EXERCISE: Without the images, output every record exactly as it appears.

SUPPLIED RECORDS:
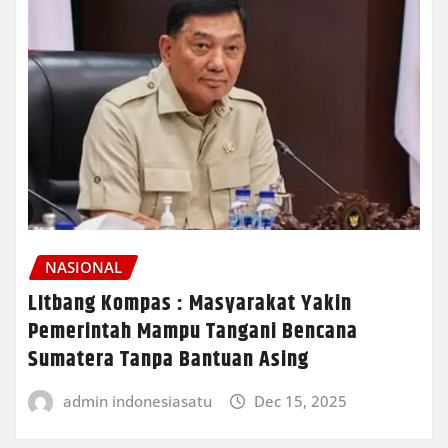
NASIONAL
LItbang Kompas : Masyarakat Yakin
Pemerintah Mampu Tangani Bencana
Sumatera Tanpa Bantuan Asing
admin indonesiasatu
Dec 15, 2025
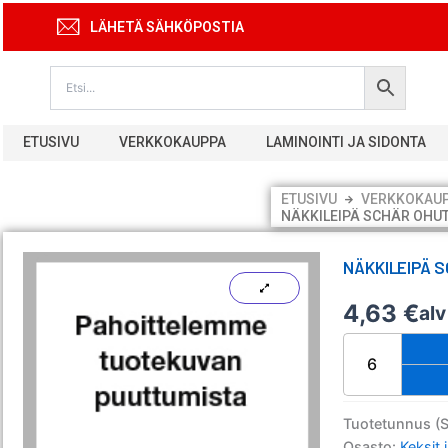
Siirry
LÄHETÄ SÄHKÖPOSTIA
sisältöön
ETUSIVU
VERKKOKAUPPA
LAMINOINTI JA SIDONTA
ETUSIVU
VERKKOKAU
NÄKKILEIPÄ SCHÄR OHUT
NÄKKILEIPÄ 
4,63
€
al
Näkkileipä
Schär
ohut
gluteeniton
230
Tuotetunnus (
g
Osasto:
Keksit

EXPECTED ANSWER:
NASIONAL
LItbang Kompas : Masyarakat Yakin
Pemerintah Mampu Tangani Bencana
Sumatera Tanpa Bantuan Asing
admin indonesiasatu
Dec 15, 2025
Siirry
LÄHETÄ SÄHKÖPOSTIA
sisältöön
ETUSIVU
VERKKOKAUPPA
LAMINOINTI JA SIDONTA
ETUSIVU
VERKKOKAU
NÄKKILEIPÄ SCHÄR OHUT
NÄKKILEIPÄ 
4,63
€
al
Näkkileipä
Schär
ohut
gluteeniton
230
Tuotetunnus (
g
Osasto:
Keksit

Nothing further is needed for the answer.